Barrels are made of white oak because red/black oaks are too porous. Used as chips they should be fine for ales. Check around with you local wood workers first, those 100 year old boards may be worth some money.
 
I've always found red oak to have a much more pungent oak aroma than white, especially in the ol' fireplace. I don't know if the age would mellow them that much since most of the aromatics are in the resins. I'd be cautious, but it wouldn't prevent me from trying it. OTOH, if you have a HBS nearby and they have wine supplies they will have oak cubes for sale relatively reasonably. I just bottled a stout where I used oak cubes in the secondary with a vanilla bean...smells fantastic, can't wait to try it.
 
Hey BeeGee, that oak/vanilla stout sounds fantastic!! Let us know how it tastes!! I have used oak for wine but never in beer. I would think red oak would be o.k. if used in moderation. Again, just my opinion.
_____________________
Tim
 
my favorite local brew pub ages their 'old oak amber' on red oak chips (in a cask made of another kind of oak, white i think). its awesome, you can just taste the oak and it really adds character, more than just aging in a cask which they do to all of their beers.
 
Thanks, guys. Another board I'm on said not to use red oak. Some called it "swamp oak." :p I'm still thinking about it. Maybe I just need to chew on it for a while. ;)
 
Update on my recipe...I used lightly toasted oak chips from the HBS intended for wine. The recipe called for 2.5oz of oak cubes in the secondary for 5g, but I used 3.5oz since that's what came in the packet. After 1w primary, 2w secondary, and 12 days in the bottle the beer is well carbonated and definitely has an oaky taste. Not too much, but assertive. One thing I don't like is a light tannin astringency in the aftertaste which I assume came from the oak since I didn't taste it when racking to secondary. I think I used too much oak, but I also think the astringency is so light that there's the potential for it to age out of the beer some. My wife doesn't even notice it. It's definitely not grain husk tannin, more like the tannins found in wine which aren't necessarily bad in wine but I didn't want in my beer.

Another thing...I think a surface area measurement would be better than mass as far as the oak cubes go, i.e., 100 cubic inches vs 2.5oz.

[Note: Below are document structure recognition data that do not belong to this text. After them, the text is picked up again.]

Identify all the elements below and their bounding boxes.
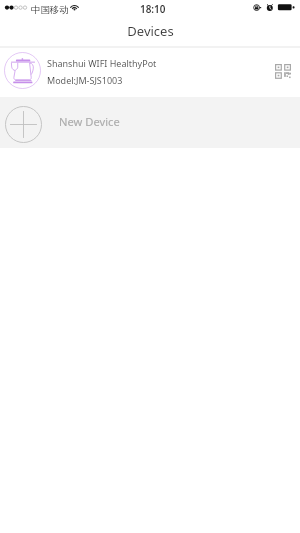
staticText: Model:JM-SJS1003 (47, 74, 123, 86)
staticText: Devices (127, 22, 174, 40)
staticText: New Device (59, 114, 120, 129)
button[interactable]: Shanshui WIFI HealthyPot (0, 48, 300, 97)
staticText: Shanshui WIFI HealthyPot (47, 57, 157, 69)
button[interactable]: New Device (0, 97, 300, 148)
staticText: 中国移动 (31, 4, 69, 16)
staticText: 18:10 (140, 2, 166, 15)
button[interactable]: Scan QR code (265, 48, 300, 97)
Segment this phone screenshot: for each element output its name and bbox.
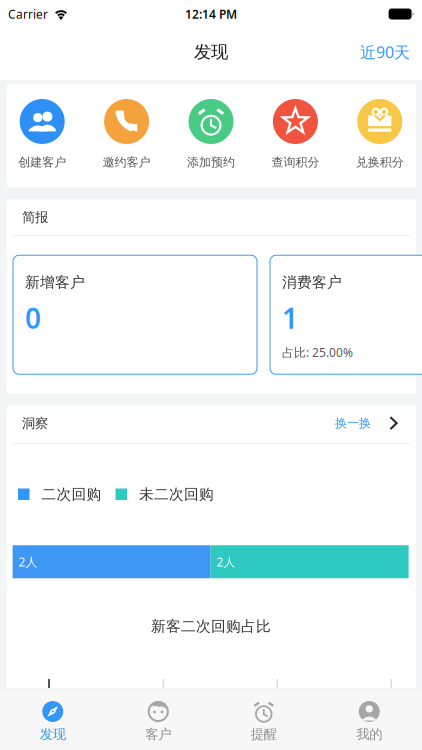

It's really the surface area that determines how much oaky flavor you'll get, not the weight. A 2.5oz monolithic cube would contribute a lot less oak flavor than 2.5oz of cubelettes 3/8" on a side (like mine).
 
Oak tannins will age out. Your surface area observation is correct. Avoid the temptation to use sawdust; as one member discovered, this provides many nucleation sites for CO2. Instant mega-foam!
 
make an oak chip tea. form he latest Brew Your Own issue:

on the day before brew day, mix about 2 cups of oak chips in hot but not boiling water, in a tightly sealable jar (mason jar). seal it, let it cool off, then keep it in fridge overnight. before steeping, toast the oak chips in the oven on a cookie sheet @ 250 for about an hour. use the tea at pitching time. strain the oak chips out of the tea and then add the cool steril tea to the fermentor prior to transfering the wort on to it.
 
Have you considered Hickory, or Pecan? A friend of mine aged some 190 proof in hickory for 3 years. Makes Crown Royal taste like Old English 800! And the cooking flavor from pecan is excellent also.
 
I went with oak because that would be authentic in terms of a barrel, and it was what my HBS has. I do have access to other woods, so I might give something else a try sometime.

I might give DeRoux's/byo's method a shot, too, the next time I do this recipe.
 
Off subject question alert.

Why dont the yeast eat the wood or components in wood and make wood alch.?
From what i know wood alch. is toxic.
Does the production of wood alch. take a diffrent type of fungus?
Just a question or two that popped into my mind.